Belajar dari Singapura, keberhasilan ekonomi maritim tidak dibangun dari memungut biaya lintasan, melainkan dari kemampuan menciptakan ekosistem yang membuat kapal memilih untuk berhenti. Kapal-kapal yang singgah membawa dampak ekonomi berlapis: pengisian bahan bakar, bongkar muat barang, perawatan kapal, pergantian awak, hingga distribusi logistik regional. Nilai ekonomi dari aktivitas ini jauh melampaui sekadar pungutan lintasan.

Peta jalur perdagangan global menunjukkan posisi strategis Selat Malaka dalam arus ekonomi dunia.
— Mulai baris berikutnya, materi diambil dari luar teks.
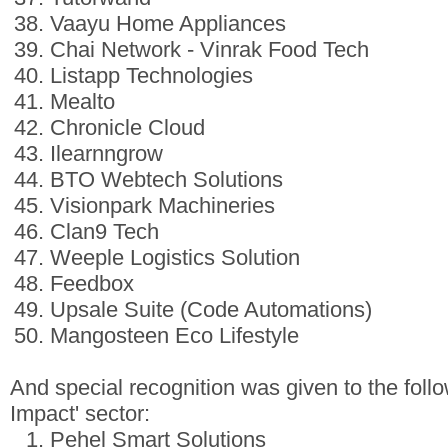
Vaayu Home Appliances
Chai Network - Vinrak Food Tech
Listapp Technologies
Mealto
Chronicle Cloud
Ilearnngrow
BTO Webtech Solutions
Visionpark Machineries
Clan9 Tech
Weeple Logistics Solution
Feedbox
Upsale Suite (Code Automations)
Mangosteen Eco Lifestyle
And special recognition was given to the follow
Impact' sector:
Pehel Smart Solutions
Indonesia sebenarnya memiliki keunggulan yang jauh lebih besar dibanding Singapura. Wilayah yang luas, sumber daya melimpah, serta posisi geografis yang lebih strategis merupakan modal dasar yang sangat kuat. Kawasan seperti Batam, Bintan, Belawan, hingga pesisir timur Sumatra memiliki potensi untuk dikembangkan menjadi pusat ekonomi maritim kelas dunia.
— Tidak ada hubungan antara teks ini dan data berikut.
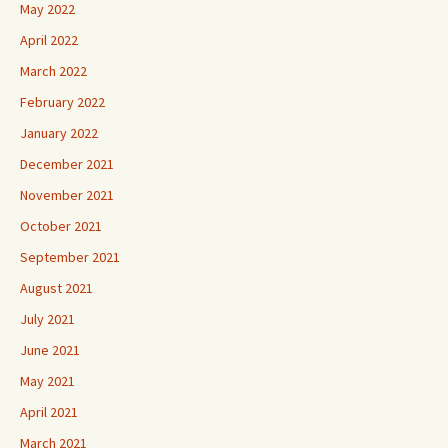
May 2022
April 2022
March 2022
February 2022
January 2022
December 2021
November 2021
October 2021
September 2021
August 2021
July 2021
June 2021
May 2021
April 2021
March 2021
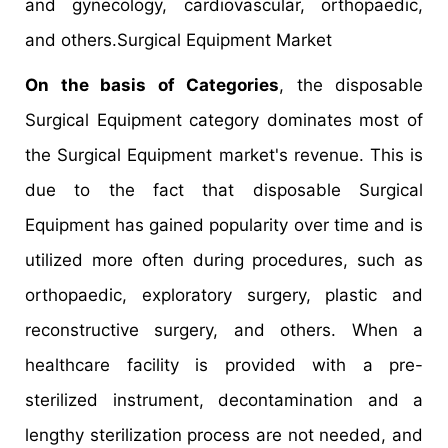
and gynecology, cardiovascular, orthopaedic,
and others.Surgical Equipment Market
On the basis of Categories
, the disposable
Surgical Equipment category dominates most of
the Surgical Equipment market's revenue. This is
due to the fact that disposable Surgical
Equipment has gained popularity over time and is
utilized more often during procedures, such as
orthopaedic, exploratory surgery, plastic and
reconstructive surgery, and others. When a
healthcare facility is provided with a pre-
sterilized instrument, decontamination and a
lengthy sterilization process are not needed, and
Namun potensi tidak akan pernah berubah menjadi kekuatan tanpa keberanian untuk melakukan transformasi.

Solusi bagi Indonesia bukan terletak pada kebijakan instan, melainkan pada pembangunan sistem yang menyeluruh dan berkelanjutan.

Pertama, reformasi birokrasi menjadi fondasi utama. Dunia pelayaran bergerak dalam kecepatan tinggi, dan efisiensi adalah segalanya. Pelabuhan yang lambat, prosedur yang berbelit, serta biaya yang tidak transparan akan membuat kapal enggan singgah. Indonesia harus mampu menghadirkan sistem pelayanan yang cepat, sederhana, dan berbasis digital.
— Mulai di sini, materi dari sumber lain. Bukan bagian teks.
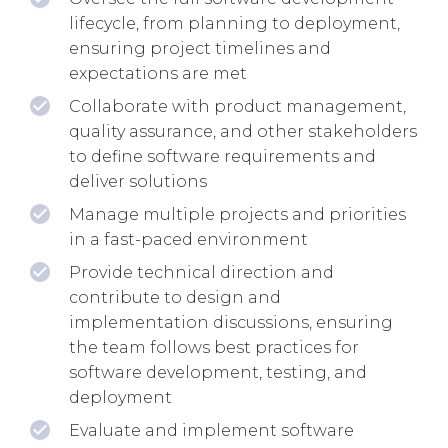
lifecycle, from planning to deployment,
ensuring project timelines and
expectations are met
Collaborate with product management,
quality assurance, and other stakeholders
to define software requirements and
deliver solutions
Manage multiple projects and priorities
in a fast-paced environment
Provide technical direction and
contribute to design and
implementation discussions, ensuring
the team follows best practices for
software development, testing, and
deployment
Evaluate and implement software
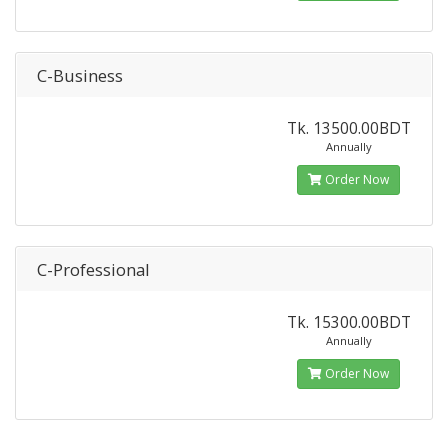
C-Business
Tk. 13500.00BDT
Annually
Order Now
C-Professional
Tk. 15300.00BDT
Annually
Order Now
Kedua, pembangunan infrastruktur pelabuhan harus diarahkan pada standar global. Pelabuhan bukan hanya tempat sandar, tetapi pusat aktivitas ekonomi. Konektivitas dengan kawasan industri, sistem logistik terpadu, serta fasilitas pendukung harus dibangun dalam satu ekosistem yang saling terhubung.

Ketiga, penguatan industri maritim menjadi langkah strategis. Galangan kapal, industri perawatan, penyediaan bahan bakar, hingga layanan logistik harus berkembang secara bersamaan. Dengan demikian, Indonesia tidak hanya menjadi tempat singgah, tetapi menjadi pusat layanan maritim regional.

Keempat, Indonesia harus memainkan peran sebagai penjaga stabilitas kawasan. Dalam situasi global yang penuh ketegangan baik di Timur Tengah maupun Laut China Selata keamanan jalur pelayaran menjadi faktor penentu. Negara yang mampu menjamin stabilitas akan mendapatkan kepercayaan, dan kepercayaan adalah fondasi utama dalam ekonomi global.

Kelima, pemberdayaan masyarakat pesisir harus menjadi bagian integral dari strategi ini. Ekonomi maritim tidak boleh hanya dinikmati oleh korporasi besar, tetapi harus mampu meningkatkan kesejahteraan nelayan, pekerja pelabuhan, dan masyarakat lokal. Dengan demikian, pembangunan tidak hanya bersifat makro, tetapi juga menyentuh akar sosial.

Di tengah krisis energi global, fenomena panic buying di berbagai negara, serta gangguan rantai pasok dunia, Indonesia sebenarnya memiliki peluang besar untuk mengambil peran lebih strategis. Bukan hanya sebagai jalur perdagangan, tetapi sebagai pusat stabilitas dan pertumbuhan ekonomi baru.

Kuncinya bukan pada bagaimana memaksa kapal untuk membayar, melainkan bagaimana menciptakan kondisi yang membuat mereka memilih untuk berhenti.

Jika strategi ini dijalankan dengan konsisten, Selat Malaka tidak lagi sekadar jalur lintasan, melainkan berubah menjadi pusat gravitasi ekonomi maritim dunia. Indonesia tidak hanya memperoleh keuntungan finansial, tetapi juga memperkuat kedaulatan ekonomi dan posisinya dalam percaturan global.

Pada akhirnya, masa depan negeri ini tidak ditentukan oleh seberapa besar potensi yang dimiliki, tetapi oleh seberapa cerdas potensi itu dikelola. Dan di Selat Malaka, Indonesia memegang salah satu kunci terpenting untuk membuka pintu menuju masa depan tersebut.